La loi pénitentiaire se décline progressivement. La direction de l’Administration Pénitentiaire a organisé,
avec l’ensemble des organisations syndicales représentatives, plusieurs réunions de travail relatives à
l’élaboration des décrets d’application de cette loi.

Le Comité Technique Paritaire Socio-Educatif (CTPSE)
du 17 mai 2010 qui s’est tenu en présence du SNEPAP-FSU et de la CFDT-Interco et en l’absence de
l’UGSP-CGT, a examiné les projets finalisés de ces décrets.
Quatre textes traitant du droit pénitentiaire, du code de déontologie, de la réserve civile et de l’application
des peines étaient ainsi soumis au vote du CTP-SE. Seul le projet de décret sur le PSE fin de peine n’a pas
été présenté formellement, la Direction des Affaires Criminelles et des Grâces n’en ayant pas achevé la
rédaction.

A cette occasion, le SNEPAP-FSU a poursuivi le combat de longue haleine entrepris lors des 5
réunions de travail organisées ces dernières semaines par la DAP : tenter – parfois bien seul ! – de
tirer positivement les trop timides avancées de cette (grande !) loi pénitentiaire ! Le constat est
amer : les conservatismes au sein de l’administration pénitentiaire sont tenaces, l’objectif affiché
par certains étant de se servir des décrets pour éviter tout changements dans les établissements !

DROIT PENITENTIAIRE

Sur ce thème, le SNEPAP-FSU a tenu particulièrement à mettre en avant la nouveauté législative de
consultation des personnes détenues. Pour le SNEPAP-FSU, si la loi ne rend obligatoire cette
consultation que dans le cadre des activités, son application doit se faire dans l’esprit de la règle 50 des
règles pénitentiaires européennes.

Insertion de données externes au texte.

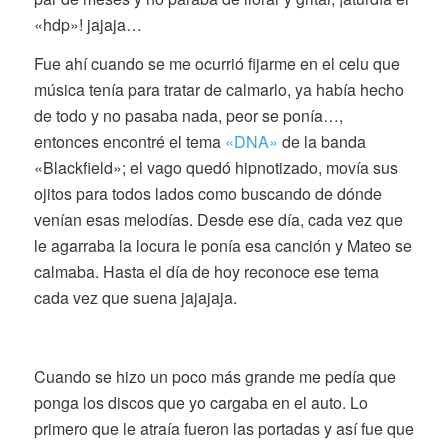
«hdp»! jajaja…
Fue ahí cuando se me ocurrió fijarme en el celu que
música tenía para tratar de calmarlo, ya había hecho
de todo y no pasaba nada, peor se ponía…,
entonces encontré el tema
«DNA»
de la banda
«Blackfield»; el vago quedó hipnotizado, movía sus
ojitos para todos lados como buscando de dónde
venían esas melodías. Desde ese día, cada vez que
le agarraba la locura le ponía esa canción y Mateo se
calmaba. Hasta el día de hoy reconoce ese tema
cada vez que suena jajajaja.
Cuando se hizo un poco más grande me pedía que
ponga los discos que yo cargaba en el auto. Lo
primero que le atraía fueron las portadas y así fue que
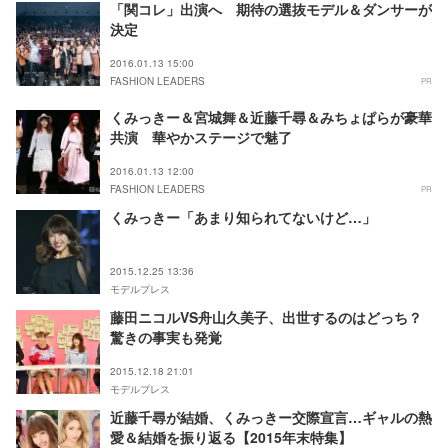
「関コレ」出演へ 期待の選抜モデル＆ダンサーが
決定
2016.01.13 15:00
FASHION LEADERS
PR
くみっきー＆宮城舞＆近藤千尋＆みちょぱらが豪華
共演 華やかステージで魅了
2016.01.13 12:00
FASHION LEADERS
PR
くみっきー「あまり知られてないけど…」
2015.12.25 13:36
モデルプレス
藤田ニコルVS舟山久美子、出世するのはどっち？
驚きの事実も発覚
2015.12.18 21:01
モデルプレス
近藤千尋が結婚、くみっきー交際宣言…ギャルの熱
愛＆結婚を振り返る【2015年末特集】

Selon celle-ci, en effet, « sous réserve des impératifs de bon ordre, de
sûreté et de sécurité, les détenus doivent être autorisés à discuter de questions relatives à leurs conditions
générales de détention et doivent être encouragés à communiquer avec les autorités pénitentiaires à ce
sujet ». Outil d’éducation à la citoyenneté, moyen de faire baisser les tensions en détention et de repenser
les métiers des personnels pénitentiaires, l’esprit de cette disposition va bien au-delà de la distribution
individuelle d’un questionnaire écrit, modalité minimaliste de consultation pourtant rendue possible par la
rédaction du projet de décret ! Cette consultation doit être organisée de façon collective et doit être portée
par l’administration dans des domaines autres que le cas obligatoirement prévu. Le SNEPAP-FSU a posé
plusieurs amendements allant dans ce sens et a été en partie entendu par une administration qui s’est dite
ouverte à cette disposition d’avenir…

Le SNEPAP-FSU a également porté plusieurs demandes de modifications des articles relatifs au
parcours d’exécution de peine (PEP) et aux différentes « modalités de prise en charge » (régime
différencié). D’une part, pour le SNEPAP-FSU, le PEP doit être défini dans une optique de sortie
progressive et doit donc intégrer les perspectives d’aménagement de peine. L’absence, dans le texte, de la
référence à cette notion est d’autant plus critiquable que la loi pénitentiaire pose comme principe que
toute peine doit être aménagée et prévoit que dorénavant le PEP a vocation à s’appliquer à tous les
condamnés. D’autre part, le SNEPAP-FSU a défendu l’idée selon laquelle les différentes « modalités de
prise en charges » doivent être définies en fonction du PEP, la « capacité de l’intéressé à respecter les
règles de la vie en détention » ne devant pas figurer comme un critère spécifique ! Cet élément est déjà,
parmi d’autres, pris en compte pour la définition du PEP. De plus, la référence au comportement dans la
différenciation des régimes de détention risque d’en faire davantage une modalité de gestion de la
détention (comme c’est déjà le cas trop souvent !), sans lien avec l’objectif de sortie et de prévention de la
récidive. Elle risque aussi de faire perdurer les critiques soulevées par le contrôleur des lieux privatifs de
liberté. Celui-ci a en effet relevé des pratiques contestables de ce système qui l’ont dévoyé en un régime
quasi-disciplinaire et ont, de fait, exclu certaines personnes de l’objectif d’individualisation de la peine au
motif de leur seul comportement. Sur ce point des décrets, si l’administration a accepté positivement
certains amendements présentés par le SNEPAP, la prudence reste de mise pour leur application concrète !
Plus généralement concernant l’ensemble des dispositions relatives aux droits des personnes détenues
(accès au téléphone, parloirs, correspondance, droit du travail…), le SNEPAP-FSU a tenté de porter des
amendements pour limiter toute restriction aux droits fondamentaux en bornant le plus strictement les cas
prévus par la loi, pour systématiser les possibilités de recours ainsi que la nécessité de motiver les
décisions de restrictions… Ces demandes du SNEPAP-FSU en ont fait bondir plus d’un…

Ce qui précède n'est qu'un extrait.